Pleurotus ostreatus, an edible white-rot fungus of great commercial and nutritional value, grows by metabolizing mainly glucose and xylose, the two major sugars in lignocellulosic biomass. In this study, a comparative proteomic analysis of P. ostreatus grown in submerged fermentation on a medium with glucose, xylose and mixtures of them as carbon sources was conducted. In the same conditions, the metabolic response of the fungus was evaluated in the production of the main nutritional components of the fungus such as proteins, lipids, and intracellular and extracellular polysaccharides. The proteomic analysis revealed that glucose and xylose upregulate different clusters of proteins.
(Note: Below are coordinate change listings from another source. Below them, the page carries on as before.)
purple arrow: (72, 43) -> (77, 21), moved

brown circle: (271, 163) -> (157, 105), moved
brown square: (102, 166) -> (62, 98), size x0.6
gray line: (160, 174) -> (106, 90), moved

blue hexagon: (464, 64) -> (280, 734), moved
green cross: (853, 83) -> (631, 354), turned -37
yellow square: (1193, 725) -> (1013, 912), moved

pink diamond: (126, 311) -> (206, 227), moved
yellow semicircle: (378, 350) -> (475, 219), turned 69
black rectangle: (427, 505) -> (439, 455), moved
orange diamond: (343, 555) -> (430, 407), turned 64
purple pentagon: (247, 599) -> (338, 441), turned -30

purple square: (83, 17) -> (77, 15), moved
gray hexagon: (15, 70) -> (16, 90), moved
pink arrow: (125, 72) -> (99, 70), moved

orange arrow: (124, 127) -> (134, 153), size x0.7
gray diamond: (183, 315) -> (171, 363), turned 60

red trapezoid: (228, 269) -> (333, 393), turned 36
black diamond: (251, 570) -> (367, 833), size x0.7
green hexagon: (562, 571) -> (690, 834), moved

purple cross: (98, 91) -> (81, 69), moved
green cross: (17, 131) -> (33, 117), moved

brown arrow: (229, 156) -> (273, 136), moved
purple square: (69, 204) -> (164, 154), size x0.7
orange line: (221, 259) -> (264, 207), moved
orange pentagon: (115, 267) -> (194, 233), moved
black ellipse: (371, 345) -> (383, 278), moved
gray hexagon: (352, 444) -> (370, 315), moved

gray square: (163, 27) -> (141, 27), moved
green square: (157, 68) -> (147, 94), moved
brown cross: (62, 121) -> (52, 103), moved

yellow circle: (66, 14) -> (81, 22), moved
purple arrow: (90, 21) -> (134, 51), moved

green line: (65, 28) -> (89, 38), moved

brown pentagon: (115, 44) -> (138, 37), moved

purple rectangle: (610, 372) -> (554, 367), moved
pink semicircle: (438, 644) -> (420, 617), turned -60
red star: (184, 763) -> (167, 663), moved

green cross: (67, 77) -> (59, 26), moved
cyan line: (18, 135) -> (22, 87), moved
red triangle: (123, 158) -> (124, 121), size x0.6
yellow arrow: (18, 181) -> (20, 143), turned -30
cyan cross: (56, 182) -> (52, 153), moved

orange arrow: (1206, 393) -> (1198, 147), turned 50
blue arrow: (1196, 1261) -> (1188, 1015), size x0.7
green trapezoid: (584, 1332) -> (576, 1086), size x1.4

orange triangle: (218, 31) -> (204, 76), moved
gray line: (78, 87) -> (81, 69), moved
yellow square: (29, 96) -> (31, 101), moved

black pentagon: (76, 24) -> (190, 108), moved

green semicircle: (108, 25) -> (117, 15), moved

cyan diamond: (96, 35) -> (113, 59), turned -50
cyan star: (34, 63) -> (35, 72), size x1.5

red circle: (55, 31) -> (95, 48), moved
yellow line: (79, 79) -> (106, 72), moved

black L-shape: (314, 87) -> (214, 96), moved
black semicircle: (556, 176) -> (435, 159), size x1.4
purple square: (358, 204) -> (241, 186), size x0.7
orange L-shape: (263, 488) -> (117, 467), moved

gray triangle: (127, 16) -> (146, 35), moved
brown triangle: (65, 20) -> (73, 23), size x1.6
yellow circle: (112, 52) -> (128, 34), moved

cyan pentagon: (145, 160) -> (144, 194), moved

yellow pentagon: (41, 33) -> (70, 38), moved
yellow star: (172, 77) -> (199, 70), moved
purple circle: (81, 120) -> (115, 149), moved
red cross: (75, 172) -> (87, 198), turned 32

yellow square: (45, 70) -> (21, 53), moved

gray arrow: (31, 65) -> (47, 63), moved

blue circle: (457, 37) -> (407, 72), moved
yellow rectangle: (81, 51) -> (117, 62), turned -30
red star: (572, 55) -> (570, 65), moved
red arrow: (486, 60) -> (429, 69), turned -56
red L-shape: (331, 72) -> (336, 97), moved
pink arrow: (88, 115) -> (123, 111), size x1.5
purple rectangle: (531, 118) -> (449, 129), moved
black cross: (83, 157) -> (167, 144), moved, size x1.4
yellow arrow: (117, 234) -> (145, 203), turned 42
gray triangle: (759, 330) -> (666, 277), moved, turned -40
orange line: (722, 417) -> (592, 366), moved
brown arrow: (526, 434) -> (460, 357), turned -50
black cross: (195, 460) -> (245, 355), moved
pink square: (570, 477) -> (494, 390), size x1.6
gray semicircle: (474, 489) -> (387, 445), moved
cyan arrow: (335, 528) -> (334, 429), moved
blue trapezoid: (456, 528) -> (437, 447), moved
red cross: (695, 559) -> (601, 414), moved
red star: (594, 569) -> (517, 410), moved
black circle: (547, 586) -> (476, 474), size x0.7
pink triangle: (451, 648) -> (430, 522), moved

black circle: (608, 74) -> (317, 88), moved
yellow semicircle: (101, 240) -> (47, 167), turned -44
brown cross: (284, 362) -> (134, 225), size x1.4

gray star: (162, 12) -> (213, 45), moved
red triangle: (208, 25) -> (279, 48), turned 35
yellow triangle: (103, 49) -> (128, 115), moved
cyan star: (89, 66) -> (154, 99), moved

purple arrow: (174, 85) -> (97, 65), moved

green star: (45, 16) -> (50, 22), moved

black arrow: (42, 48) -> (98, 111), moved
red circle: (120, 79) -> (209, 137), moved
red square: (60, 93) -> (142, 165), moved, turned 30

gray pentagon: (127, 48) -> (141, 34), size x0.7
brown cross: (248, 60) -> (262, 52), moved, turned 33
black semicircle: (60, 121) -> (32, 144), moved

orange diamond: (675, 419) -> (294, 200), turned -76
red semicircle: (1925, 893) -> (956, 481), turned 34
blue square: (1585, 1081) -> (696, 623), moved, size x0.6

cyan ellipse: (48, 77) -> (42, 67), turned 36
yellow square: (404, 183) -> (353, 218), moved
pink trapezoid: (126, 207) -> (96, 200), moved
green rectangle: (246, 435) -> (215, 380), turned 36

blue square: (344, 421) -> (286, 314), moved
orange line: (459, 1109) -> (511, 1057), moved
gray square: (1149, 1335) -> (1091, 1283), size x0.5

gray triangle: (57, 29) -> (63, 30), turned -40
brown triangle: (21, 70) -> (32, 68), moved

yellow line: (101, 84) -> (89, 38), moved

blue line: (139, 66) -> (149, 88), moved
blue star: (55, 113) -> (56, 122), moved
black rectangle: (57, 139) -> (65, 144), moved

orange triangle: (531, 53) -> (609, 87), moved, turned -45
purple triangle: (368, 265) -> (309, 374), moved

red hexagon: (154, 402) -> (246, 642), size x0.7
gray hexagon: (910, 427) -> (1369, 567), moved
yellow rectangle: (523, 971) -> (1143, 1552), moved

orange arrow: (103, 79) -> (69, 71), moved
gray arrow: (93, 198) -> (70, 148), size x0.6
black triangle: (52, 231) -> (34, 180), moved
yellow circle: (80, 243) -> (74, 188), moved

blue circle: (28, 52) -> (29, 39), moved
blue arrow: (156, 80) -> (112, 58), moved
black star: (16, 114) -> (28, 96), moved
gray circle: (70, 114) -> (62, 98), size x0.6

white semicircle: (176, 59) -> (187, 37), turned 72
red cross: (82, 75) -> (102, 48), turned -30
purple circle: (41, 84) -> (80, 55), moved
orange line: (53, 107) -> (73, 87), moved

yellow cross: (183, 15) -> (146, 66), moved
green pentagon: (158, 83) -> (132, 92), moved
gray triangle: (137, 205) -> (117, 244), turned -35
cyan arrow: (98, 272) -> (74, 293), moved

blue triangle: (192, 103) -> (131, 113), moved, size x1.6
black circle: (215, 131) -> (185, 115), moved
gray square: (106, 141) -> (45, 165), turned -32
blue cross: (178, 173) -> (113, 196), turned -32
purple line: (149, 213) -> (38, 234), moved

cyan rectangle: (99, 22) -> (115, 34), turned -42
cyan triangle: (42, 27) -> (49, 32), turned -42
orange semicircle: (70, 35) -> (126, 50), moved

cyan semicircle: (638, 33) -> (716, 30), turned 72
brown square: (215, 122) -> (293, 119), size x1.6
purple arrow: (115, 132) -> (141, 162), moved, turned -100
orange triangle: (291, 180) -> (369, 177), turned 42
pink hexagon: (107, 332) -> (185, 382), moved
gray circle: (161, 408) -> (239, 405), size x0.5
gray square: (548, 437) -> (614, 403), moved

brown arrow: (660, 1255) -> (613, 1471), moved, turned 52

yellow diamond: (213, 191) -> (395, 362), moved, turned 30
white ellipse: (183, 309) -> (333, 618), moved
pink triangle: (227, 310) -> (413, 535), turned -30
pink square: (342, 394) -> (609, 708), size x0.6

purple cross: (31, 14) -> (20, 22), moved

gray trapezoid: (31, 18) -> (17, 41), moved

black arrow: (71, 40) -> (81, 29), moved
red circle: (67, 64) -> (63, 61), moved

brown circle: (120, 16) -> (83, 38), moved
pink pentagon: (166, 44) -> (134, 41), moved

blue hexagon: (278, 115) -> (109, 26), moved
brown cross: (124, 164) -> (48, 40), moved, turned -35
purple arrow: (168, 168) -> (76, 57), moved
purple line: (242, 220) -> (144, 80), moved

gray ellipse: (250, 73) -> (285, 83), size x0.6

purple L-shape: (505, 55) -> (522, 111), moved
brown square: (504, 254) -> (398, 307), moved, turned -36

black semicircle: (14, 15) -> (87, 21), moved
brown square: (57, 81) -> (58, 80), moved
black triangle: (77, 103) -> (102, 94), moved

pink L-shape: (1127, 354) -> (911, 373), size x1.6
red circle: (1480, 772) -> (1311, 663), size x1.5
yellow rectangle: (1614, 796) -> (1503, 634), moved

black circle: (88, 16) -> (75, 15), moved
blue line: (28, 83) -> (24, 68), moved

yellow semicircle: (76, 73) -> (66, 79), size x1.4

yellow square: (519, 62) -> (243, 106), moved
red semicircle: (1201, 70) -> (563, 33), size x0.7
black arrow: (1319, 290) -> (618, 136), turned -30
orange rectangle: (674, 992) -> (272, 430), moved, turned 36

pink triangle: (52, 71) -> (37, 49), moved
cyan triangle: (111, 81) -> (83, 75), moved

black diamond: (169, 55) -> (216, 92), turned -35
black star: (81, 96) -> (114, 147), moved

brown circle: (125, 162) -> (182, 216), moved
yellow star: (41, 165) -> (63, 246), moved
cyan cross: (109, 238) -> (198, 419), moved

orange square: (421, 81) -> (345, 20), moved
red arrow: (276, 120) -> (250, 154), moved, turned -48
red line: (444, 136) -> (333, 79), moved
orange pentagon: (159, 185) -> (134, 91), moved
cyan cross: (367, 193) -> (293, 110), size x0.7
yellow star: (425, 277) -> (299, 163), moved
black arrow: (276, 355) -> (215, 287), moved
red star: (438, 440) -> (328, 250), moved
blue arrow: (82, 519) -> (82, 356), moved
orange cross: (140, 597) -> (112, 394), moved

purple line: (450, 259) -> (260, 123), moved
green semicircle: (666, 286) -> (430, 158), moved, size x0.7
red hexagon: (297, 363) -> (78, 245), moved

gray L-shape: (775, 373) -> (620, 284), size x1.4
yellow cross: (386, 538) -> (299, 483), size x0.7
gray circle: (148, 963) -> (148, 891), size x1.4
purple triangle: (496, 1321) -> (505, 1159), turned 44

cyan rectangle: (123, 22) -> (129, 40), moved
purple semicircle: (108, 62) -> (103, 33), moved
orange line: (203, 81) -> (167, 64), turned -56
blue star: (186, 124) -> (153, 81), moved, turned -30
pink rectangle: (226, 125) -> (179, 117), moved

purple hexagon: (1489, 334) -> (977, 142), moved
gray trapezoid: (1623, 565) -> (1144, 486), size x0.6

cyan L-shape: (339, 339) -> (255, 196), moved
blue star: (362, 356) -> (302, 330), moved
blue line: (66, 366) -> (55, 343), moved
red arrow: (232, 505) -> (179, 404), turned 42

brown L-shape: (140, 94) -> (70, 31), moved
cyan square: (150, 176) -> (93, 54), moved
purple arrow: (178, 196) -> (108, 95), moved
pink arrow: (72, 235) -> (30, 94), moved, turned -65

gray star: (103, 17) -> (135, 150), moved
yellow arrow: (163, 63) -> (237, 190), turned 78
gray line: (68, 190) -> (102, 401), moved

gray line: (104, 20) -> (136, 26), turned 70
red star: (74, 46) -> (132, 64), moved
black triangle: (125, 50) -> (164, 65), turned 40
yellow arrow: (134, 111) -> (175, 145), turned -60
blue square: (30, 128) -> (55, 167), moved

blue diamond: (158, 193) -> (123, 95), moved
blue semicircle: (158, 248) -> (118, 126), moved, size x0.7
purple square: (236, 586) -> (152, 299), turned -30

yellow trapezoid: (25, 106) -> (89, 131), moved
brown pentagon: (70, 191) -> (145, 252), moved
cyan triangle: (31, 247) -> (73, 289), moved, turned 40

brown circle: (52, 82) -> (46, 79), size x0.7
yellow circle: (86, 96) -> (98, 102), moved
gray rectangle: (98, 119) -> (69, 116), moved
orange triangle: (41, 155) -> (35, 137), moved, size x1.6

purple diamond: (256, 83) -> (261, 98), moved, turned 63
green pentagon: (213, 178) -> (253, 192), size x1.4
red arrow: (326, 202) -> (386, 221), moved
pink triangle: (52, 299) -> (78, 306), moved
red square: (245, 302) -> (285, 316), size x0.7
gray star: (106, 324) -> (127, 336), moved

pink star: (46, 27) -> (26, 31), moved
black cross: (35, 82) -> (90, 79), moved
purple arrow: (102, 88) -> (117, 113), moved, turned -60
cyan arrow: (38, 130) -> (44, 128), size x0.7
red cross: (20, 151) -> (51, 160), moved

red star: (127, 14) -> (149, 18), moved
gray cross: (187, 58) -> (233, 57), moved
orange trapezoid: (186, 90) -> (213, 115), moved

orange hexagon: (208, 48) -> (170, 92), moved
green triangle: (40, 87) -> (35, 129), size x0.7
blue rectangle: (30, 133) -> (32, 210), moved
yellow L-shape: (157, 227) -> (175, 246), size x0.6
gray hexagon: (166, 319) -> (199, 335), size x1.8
Glucose mainly up-regulates macromolecule metabolic processes, translation and glycolysis whereas xylose up-regulates, small molecule metabolic processes and tricarboxylic acid cycle (TCA). The mixtures show mostly similarities with the proteome response to glucose, although there are differential responses depending on xylose concentration. The carbon source type found to affect the basic macromolecule metabolic processes, with amino acids biosynthesis to differentiate mostly. An analysis of the upregulated proteins through the STRING database revealed that xylose upregulates mostly proteins related to amino acid biosynthesis. Leucine, Valine and Isoleucine biosynthesis pathways were found to be the most triggered pathway. All the branched-chain amino acids (BCAAs)-related enzymes intensities were gradually increased when xylose concentration was increased in the growth medium. BCAAs play an important role in the human diet so the enhancement of BCAAs biosynthesis pathway for P. ostreatus could convert it to a very remarkable protein substitute in human diet. These findings provide new insights into the proteomic and metabolic response of the fungus to the major sugars of lignocellulosic biomass, which are not well understood until now.